FOGPingHosts Different Subnets (Location Plugin)
-
An update:
I brought down and up my entire FOG cluster and now the Storage Node’s FOGPingHosts service is running successfully. However, a different set of hosts show as green.
I restarted a few times and varied the order on which servers start up first. This seems to play a role in which hosts decided to show as green.
It seems like the hosts on the subnet that is first powered on will report to FOG. The rest will not.
-
@markbam Interesting findings. Do you know that FOGPingHost is not a live thing? The service polls all machines in a loop cycle but then sets itself to sleep for a few minutes before it checks the hosts again. Maybe this would make things look a bit different?!
-
Yup, I understand that it’s just a snapshot in time as it’s a service polled at a specific interval. But I wonder now if the results of the services are conflicting?
How I’m imagining the pseudo logic:
10:30am FOGPingHosts(FOGSERVER) Active
10:30am FOGSERVER(10.0.0.1) pings WinMachine001(10.0.0.5). FOG database changes host WinMachine001 to Green.
10:30am FOGPingHosts(FOGSERVER) Sleeps10:32am FOGPingHosts(FOGSTORAGE) Active
10:32am FOGSTORAGE(10.20.0.1) pings WinMachine001(10.0.0.5). FOG database changes host WinMachine001 to Red.

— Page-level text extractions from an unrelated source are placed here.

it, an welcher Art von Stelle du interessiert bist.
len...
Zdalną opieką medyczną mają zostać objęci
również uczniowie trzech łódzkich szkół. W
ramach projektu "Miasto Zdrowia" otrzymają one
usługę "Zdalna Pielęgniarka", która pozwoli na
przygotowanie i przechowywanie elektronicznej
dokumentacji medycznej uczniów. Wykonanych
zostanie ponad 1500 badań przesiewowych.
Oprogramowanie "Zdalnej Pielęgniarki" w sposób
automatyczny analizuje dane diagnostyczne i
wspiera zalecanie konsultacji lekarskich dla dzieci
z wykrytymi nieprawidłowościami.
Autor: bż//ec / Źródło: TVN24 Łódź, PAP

10:32am FOGPingHosts(FOGSTORAGE) SleepsWhile the services are now asleep, this is the time when I’m viewing the host list from the GUI and only seeing the results of the subnet that was last pinged.
The cycle repeats…10:40am FOGPingHosts(FOGSERVER) Active
10:40am FOGSERVER(10.0.0.1) pings WinMachine001(10.0.0.5). FOG database changes host WinMachine001 to green.

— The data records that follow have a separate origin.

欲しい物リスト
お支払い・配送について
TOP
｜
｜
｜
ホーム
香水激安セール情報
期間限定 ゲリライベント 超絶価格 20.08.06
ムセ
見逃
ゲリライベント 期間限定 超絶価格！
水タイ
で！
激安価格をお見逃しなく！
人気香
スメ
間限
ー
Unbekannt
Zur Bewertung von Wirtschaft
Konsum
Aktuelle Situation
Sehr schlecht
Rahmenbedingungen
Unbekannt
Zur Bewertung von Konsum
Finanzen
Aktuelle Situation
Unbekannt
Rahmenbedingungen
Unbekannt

10:40am FOGPingHosts(FOGSERVER) Sleeps10:42am FOGPingHosts(FOGSTORAGE) Active
10:42am FOGSTORAGE(10.20.0.1) pings WinMachine001(10.0.0.5). FOG database changes host WinMachine001 to red.
10:42am FOGPingHosts(FOGSTORAGE) Sleeps -
@markbam Could you do me a favor? Install Wireshark on one WinMachine001(10.0.0.5) and watch the network packets. You can filter to only display the packets from/to your FOG server using this display filter:
ip.addr == x.x.x.x
(put in the FOG server IP… -
I’ve installed wireshark and I’m seeing FOGPingHosts fail at pinging the hosts on the FOGSERVER subnet. What’s odd is that I can successfully manual ping the hosts from the FOGSERVER.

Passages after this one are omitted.